PMSE is a functionally rich corpus tool for web scraping, file conversion, text cleaning; it also contains methods for advanced statistical and linguistic analysis - including a generic tokenizer, full UTF-8 support, concordancer, co-occurrence extractor, tool for keywords analysis and tool for computing distances between pairs of n-grams. PMSE is also capable to perform a text categorization based on hierarchical cluster analysis. Focus has been laid on generic, comprehensive and versatile functionality. This led to computation of MI-score and T-score for n-grams of unrestricted length.

Besides using GraphViz, a deeper use of bridge from Perl to R is tested right now. For an example of use, take a look on brief walkthrough.

Text Cleaning

The most effective tool for text cleanup is P_rer (Regular Expression Replacer), which enables the user to quickly edit the text(s) from CLI. If you know what you need to remove or replace, you can specify your task with a Perl regular expression and P_rer will do the job on the file. Several tasks may be specified via an INI file.

Data Mining

When the text is prepared, P_csp (Comprehensive Statistics Processor) and P_gnp (Generic N-grams Processor) are here to get some data. P_csp extracts frequencies of occurrence, probabilities of occurrence, counts of occurrence and histograms of these values for unigrams. P_gnp extracts similar information for N-grams. Furthermore, P_gnp counts MI-score and T-score for arbitrarily long N-grams. P_gnp also counts a rank and keywords.

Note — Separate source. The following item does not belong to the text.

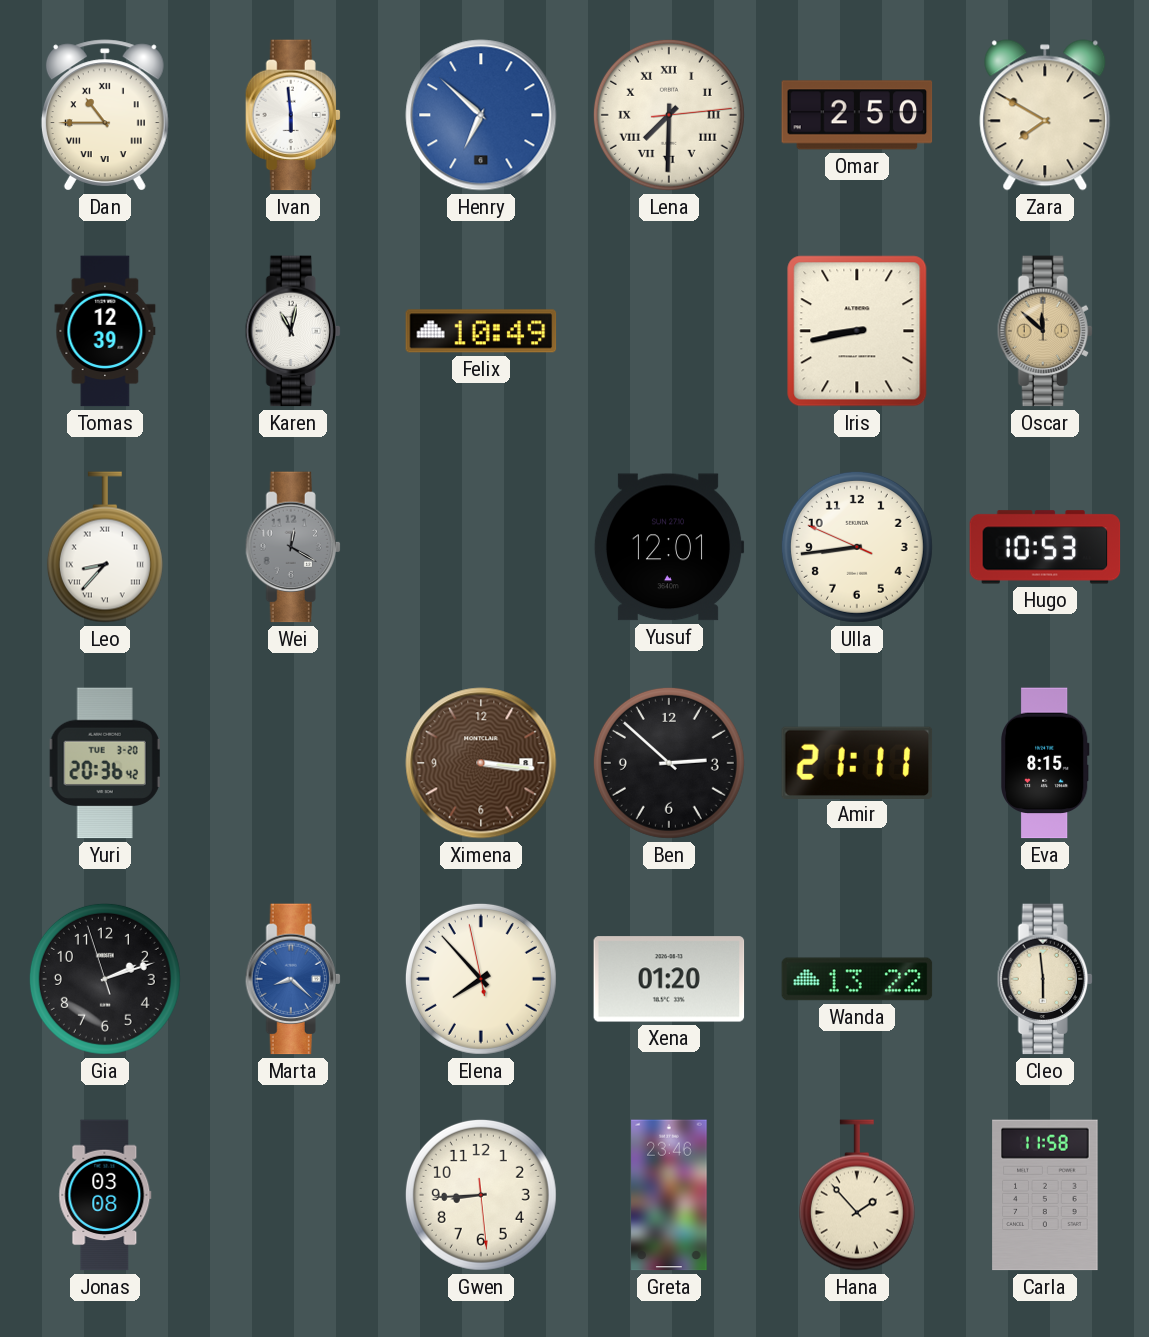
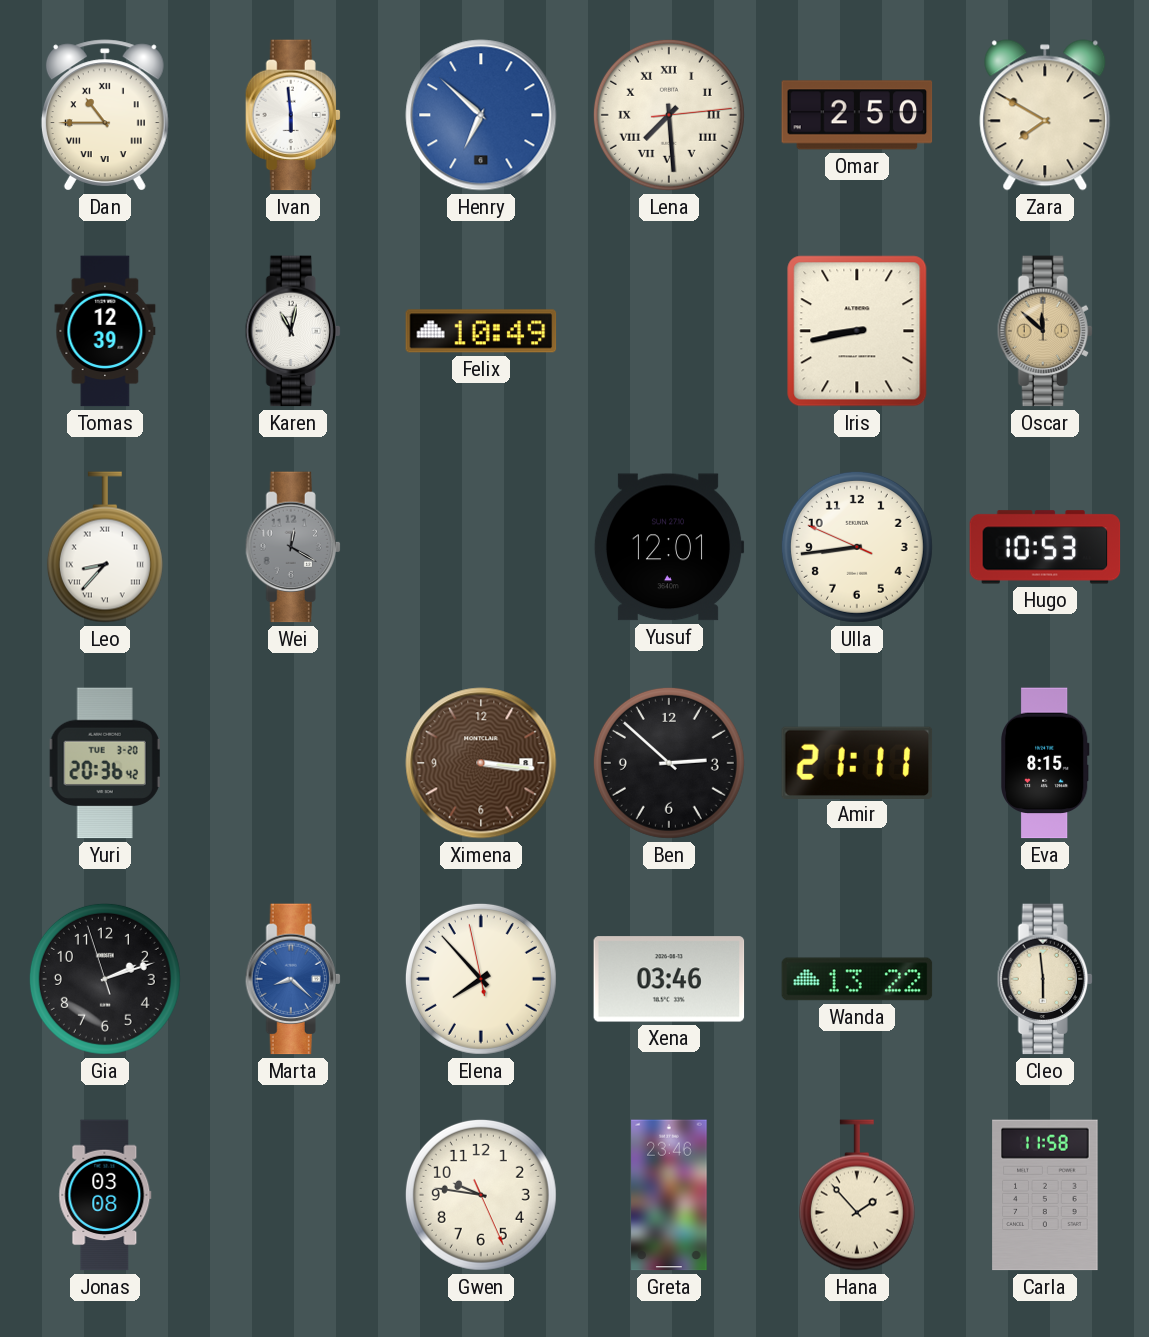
Lena: 7:30 -> 7:29
Xena: 01:20 -> 03:46
Gwen: 8:44 -> 9:46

P_dmp counts the distance between two N-grams. Around 20 distance metrics (including well known euclidean or Mahalanobis distance) are implemented for now.


Acquired data is processed by P_dvf (Data Visualization Framework). P_dvf is able to convert data in various formats (YAML, printed Perl data structure, Storable, 'pure text'). Data may be easily sorted, filtered and inspected.

Developers work now on automated visualization of the main data-types. The idea is to build a complete tool-chain of actions, which will lead from primary command to the graphical result.

Management of processes

P_ici (Intelligent Command Iterator) provides several options for the management of processes, including parallelization. The P_ici script comes in handy if you need to make a series of operations that differ in some specific input argument.The strategy "Handle smaller files in parallel processes" is the key to saving time.


PMSE comes with very modest licensing fees and liberal licensing practice. It will allow for institution-wide use without the hassle of keeping numbers of concurrent or named users. There is also a per-workstation licensing model which is even more affordable if you have less than 15 users. Inclded is of course a free update service and support.